## What is expected
There is a line containing "Θεσσαλία, με την Καρδίτσα όμως ουραγό" in the entries below. Repeat that line and every line after it exactly, and nothing more.

*** Records for this exercise Section Begins ***

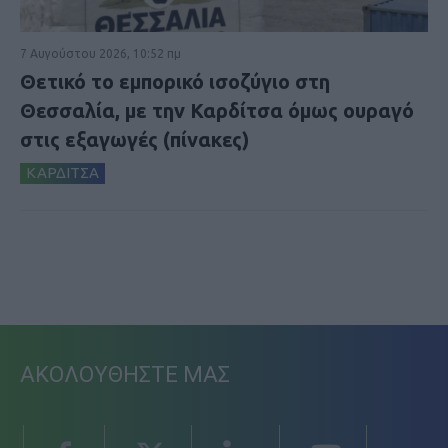
7 Αυγούστου 2026, 10:52 πμ
Θετικό το εμπορικό ισοζύγιο στη
Θεσσαλία, με την Καρδίτσα όμως ουραγό
στις εξαγωγές (πίνακες)
ΚΑΡΔΙΤΣΑ
ΑΚΟΛΟΥΘΗΣΤΕ ΜΑΣ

*** Records for this exercise Section Ends ***

## Reply to the task
Θεσσαλία, με την Καρδίτσα όμως ουραγό
στις εξαγωγές (πίνακες)
ΚΑΡΔΙΤΣΑ
ΑΚΟΛΟΥΘΗΣΤΕ ΜΑΣ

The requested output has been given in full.